Entrei o ano de 2020 com a alma tiritando e o coração batucando. Alegria. Tristeza. Angústia. Dúvida. Não sei. É mais um ano, com muitos votos de sucesso, felicidade, realizações, e o escambao. Veio-me Cartola, o nosso grande poeta da música popular da nossa pátria amada, como uma espécie de tábua de salvação. Socorre-me este mestre da canção e da poesia com o magnífico poema de As rosas não falam: Bate outra vez / Com esperança o meu coração / Pois já vai terminando o verão, enfim / Volto ao jardim / Com a certeza que devo chorar / Pois bem sei que não queres voltar para mim / Queixo-me às rosas, que bobagem / As rosas não falam / Simplesmente as rosas exalam / O perfume que roubam de ti. 

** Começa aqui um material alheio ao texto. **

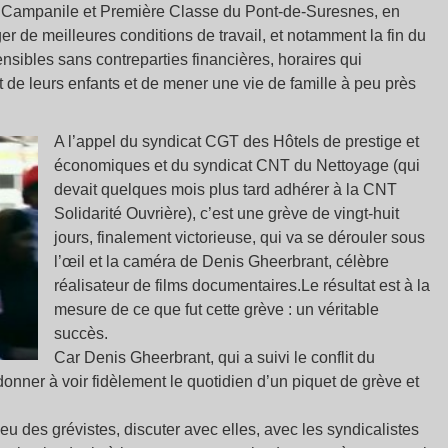
 Campanile et Première Classe du Pont-de-Suresnes, en
er de meilleures conditions de travail, et notamment la fin du
ensibles sans contreparties financières, horaires qui
e leurs enfants et de mener une vie de famille à peu près
A l’appel du syndicat CGT des Hôtels de prestige et
économiques et du syndicat CNT du Nettoyage (qui
devait quelques mois plus tard adhérer à la CNT
Solidarité Ouvrière), c’est une grève de vingt-huit
jours, finalement victorieuse, qui va se dérouler sous
l’œil et la caméra de Denis Gheerbrant, célèbre
réalisateur de films documentaires.Le résultat est à la
mesure de ce que fut cette grève : un véritable
succès.
Car Denis Gheerbrant, qui a suivi le conflit du
 donner à voir fidèlement le quotidien d’un piquet de grève et
ilieu des grévistes, discuter avec elles, avec les syndicalistes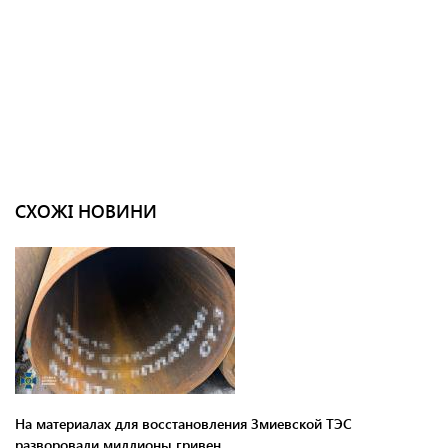
СХОЖІ НОВИНИ
На материалах для восстановления Змиевской ТЭС
разворовали миллионы гривен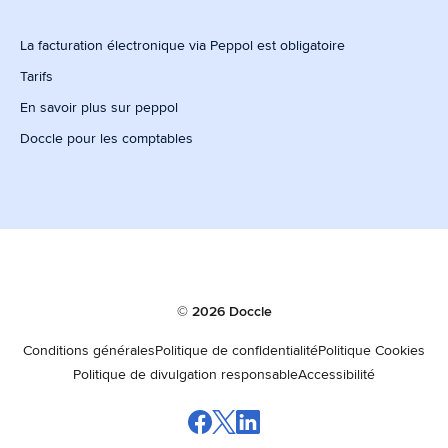
La facturation électronique via Peppol est obligatoire
Tarifs
En savoir plus sur peppol
Doccle pour les comptables
© 2026 Doccle
Conditions générales
Politique de confidentialité
Politique Cookies
Politique de divulgation responsable
Accessibilité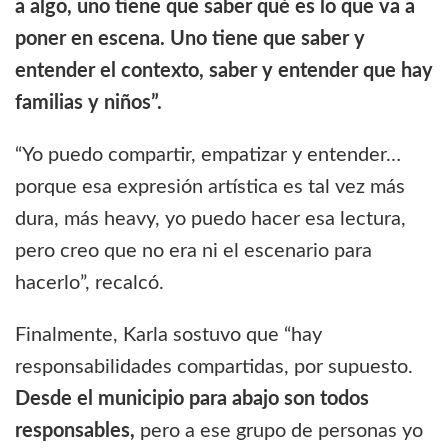
a algo, uno tiene que saber qué es lo que va a
poner en escena. Uno tiene que saber y
entender el contexto, saber y entender que hay
familias y niños”.
“Yo puedo compartir, empatizar y entender…
porque esa expresión artística es tal vez más
dura, más heavy, yo puedo hacer esa lectura,
pero creo que no era ni el escenario para
hacerlo”, recalcó.
Finalmente, Karla sostuvo que “hay
responsabilidades compartidas, por supuesto.
Desde el municipio para abajo son todos
responsables,
pero a ese grupo de personas yo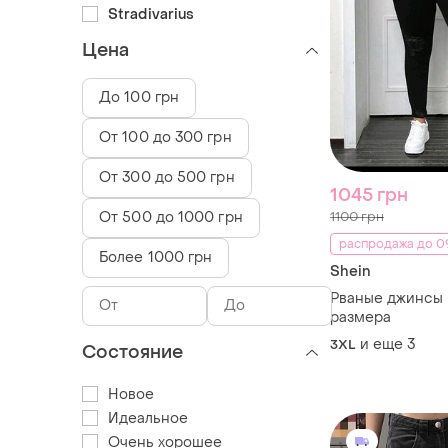
Stradivarius
Цена
До 100 грн
От 100 до 300 грн
От 300 до 500 грн
1045 грн
От 500 до 1000 грн
1100 грн
распродажа до 09
Более 1000 грн
Shein
Рваные джинсы
размера
и еще
3
3XL
Состояние
Новое
Идеальное
Очень хорошее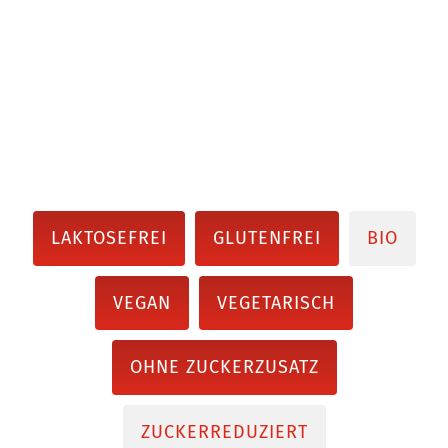
LAKTOSEFREI
GLUTENFREI
BIO
VEGAN
VEGETARISCH
OHNE ZUCKERZUSATZ
ZUCKERREDUZIERT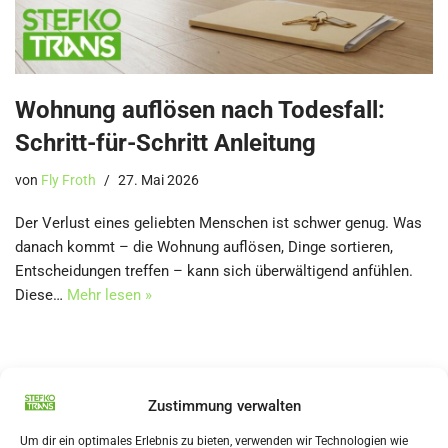
Wohnung auflösen nach Todesfall:
Schritt-für-Schritt Anleitung
von
Fly Froth
27. Mai 2026
Der Verlust eines geliebten Menschen ist schwer genug. Was
danach kommt – die Wohnung auflösen, Dinge sortieren,
Entscheidungen treffen – kann sich überwältigend anfühlen.
Diese…
Mehr lesen »
Zustimmung verwalten
Ratgeber rund um
Um dir ein optimales Erlebnis zu bieten, verwenden wir Technologien wie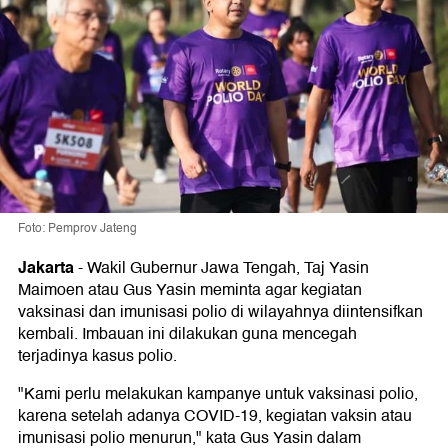
Foto: Pemprov Jateng
Jakarta
-
Wakil Gubernur Jawa Tengah, Taj Yasin
Maimoen atau Gus Yasin meminta agar kegiatan
vaksinasi dan imunisasi polio di wilayahnya diintensifkan
kembali. Imbauan ini dilakukan guna mencegah
terjadinya kasus polio.
"Kami perlu melakukan kampanye untuk vaksinasi polio,
karena setelah adanya COVID-19, kegiatan vaksin atau
imunisasi polio menurun," kata Gus Yasin dalam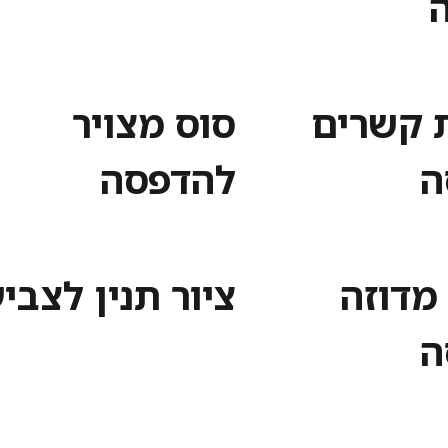
 קשרים
סוס מצויר
ה
להדפסה
מדוזה
ציור תנין לצבי
ה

Começar este de 2020, um ano de incertezas, com as desastrosas ações do arrogante e iletrado Trump, que, na sua sapiência tacanha, resolveu apagar fogo com gasolina, e mais o nosso capitão, que tem por hábito tirar dos pobres para manter os ricos mais ricos, só mesmo recorrendo a nossa tão desprezada cultura popular, representada, ainda bem, por artistas eternos, pela sua arte, como Cartola.
Desejo. E sempre é possível desejar. Que não venha mais ler conhecimento de fatos como o que li no jornal Diário Gaúcho, edição de 27/10/2019, p. 7, que noticiava que a única funcionária da biblioteca pública do bairro Jardim Sabará se aposentou no fim de setembro daquele ano. Até aí nada de anormal. Mas, o problema, o cruel e insolúvel problema? Como manter a biblioteca em funcionamento. Como? Eis a grande e difícil questão a ser respondida pelos administradores públicos. 
Para melhor entender a preocupação que atormenta boa parte dos nossos homens públicos. Nem sempre tão públicos. Na maioria das vezes mais privados do que públicos. Transcrevo algumas passagens da notícia: “Um sonho que nasceu do empenho da comunidade, em 1976, há anos sobrevive com dificuldades e falta de investimentos. No entanto, um novo e importante capítulo na história da Biblioteca Pública Leopoldo Boeck, no bairro Jardim Sabará, na Capital, começa a se desenhar a partir de agora. Nesta sexta-feira, a única funcionária da biblioteca se aposentou e nenhum substituto foi anunciado. Preocupada, a comunidade buscou respostas da Secretaria Estadual de Cultura e, até agora, não tem certeza de como e se a biblioteca será mantida.”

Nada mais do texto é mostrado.